Elle se calma lorsqu'on ouvrit la porte de sa cellule. Elle avait été enfermée dans une cellule commune avec les autres femmes de l'équipage, probablement pour être vendues comme esclaves plus tard. Une femme restait isolée dans un coin, refusant de se lever pour rejoindre les autres à l'extérieur.

"On était retenues dans des conditions exécrables. Elle a... son fils..."

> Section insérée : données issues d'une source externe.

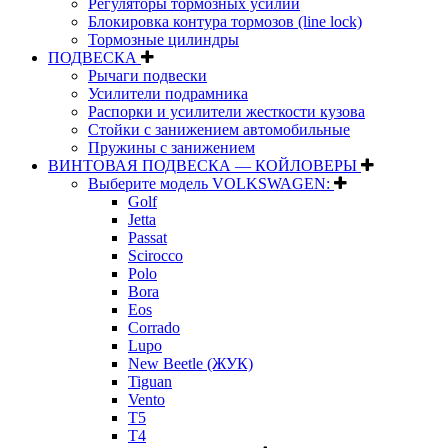
Регуляторы тормозных усилий
Блокировка контура тормозов (line lock)
Тормозные цилиндры
ПОДВЕСКА
Рычаги подвески
Усилители подрамника
Распорки и усилители жесткости кузова
Стойки с занижением автомобильные
Пружины с занижением
ВИНТОВАЯ ПОДВЕСКА — КОЙЛОВЕРЫ
Выберите модель VOLKSWAGEN:
Golf
Jetta
Passat
Scirocco
Polo
Bora
Eos
Corrado
Lupo
New Beetle (ЖУК)
Tiguan
Vento
T5
T4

"Mathias", murmurait la mère brisée. Une indignation silencieuse montait devant cet énième crime de Sans-Pitié. Lydia la prit sous son bras pour qu'elle suive le groupe. Dans ce même couloir, ils trouvèrent tous les membres de l'équipage de la Rascasse Volante encore vivants, bien qu'amochés. Enfin au complet, ils avisèrent qu'il était enfin temps de sortir de ce guêpier. Mais, bien qu'ils aient réussi à retarder le son de l'alerte, celui-ci finit par retenir et les gardes du camp, vétérans comme recrues, se ruèrent dans toutes les directions pour réprimer les évadés.

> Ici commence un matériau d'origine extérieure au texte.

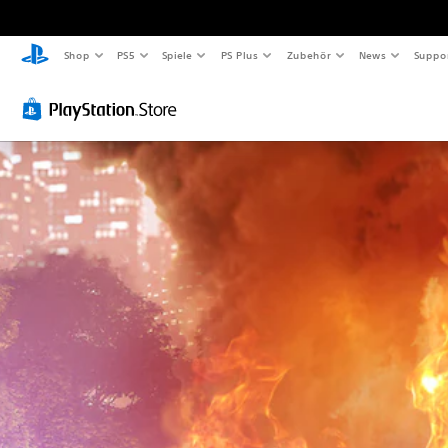
Shop
PS5
Spiele
PS Plus
Zubehör
News
Suppo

Cependant, l'équipage entier de la Rascasse Volante et les rebelles des Raies Sanglantes avaient fini par trouver leur équipement confisqué. Après une lutte ardue, ils parvinrent à effectuer une percée et à sortir des souterrains. Mais que pouvaient-ils faire désormais, piégés sur une île mortelle, au beau milieu d'un camp rempli d'ennemis ?

L'affrontement ne fut pas facile. Il y eut des morts de chaque côté, et chaque minute semblait rapprocher les évadés restants de leur exécution, lorsque soudain, un bruit assourdissant de roche percée se fit entendre sur les murailles du bord de mer. De grands grappins avaient été lancés depuis la mer en bas de la falaise. Eliwin guida tout le monde jusqu'aux murailles, car le navire qui leur avait envoyé ce secours n'était nulle autre que le leur, la Rascasse Volante.

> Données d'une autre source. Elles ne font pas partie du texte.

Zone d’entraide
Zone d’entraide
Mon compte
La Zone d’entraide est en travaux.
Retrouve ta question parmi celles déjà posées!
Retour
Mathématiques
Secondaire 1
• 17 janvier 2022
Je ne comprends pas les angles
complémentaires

Sans avoir le temps de se soucier de la personne à son bord, les rescapés se saisirent chacun d'un bout d'étoffe ou d'un morceau de cuir pour glisser le long des cordes tendues, une manœuvre dangereuse qui permit à tous les survivants de joindre la Rascasse, non sans difficulté. Lorsque des acharnés du camp de Sans-Pitié tentèrent d'emprunter ces mêmes cordes pour poursuivre les évadés, elles furent promptement coupées et ils moururent tous d'une chute vertigineuse.

Les ordres furent donnés dans l'urgence et tous se mirent au travail d'une seule voix. Lorsque la Rascasse fut assez éloignée du conflit, son équipage eut pour la première fois depuis une éternité l'occasion de réfléchir à tête reposée.

Mais cette sérénité ne dura pas longtemps. L'homme qui avait récupéré la Rascasse et qui leur avait porté secours n'était autre que Gallion Thunderhead, porteur d'un message important.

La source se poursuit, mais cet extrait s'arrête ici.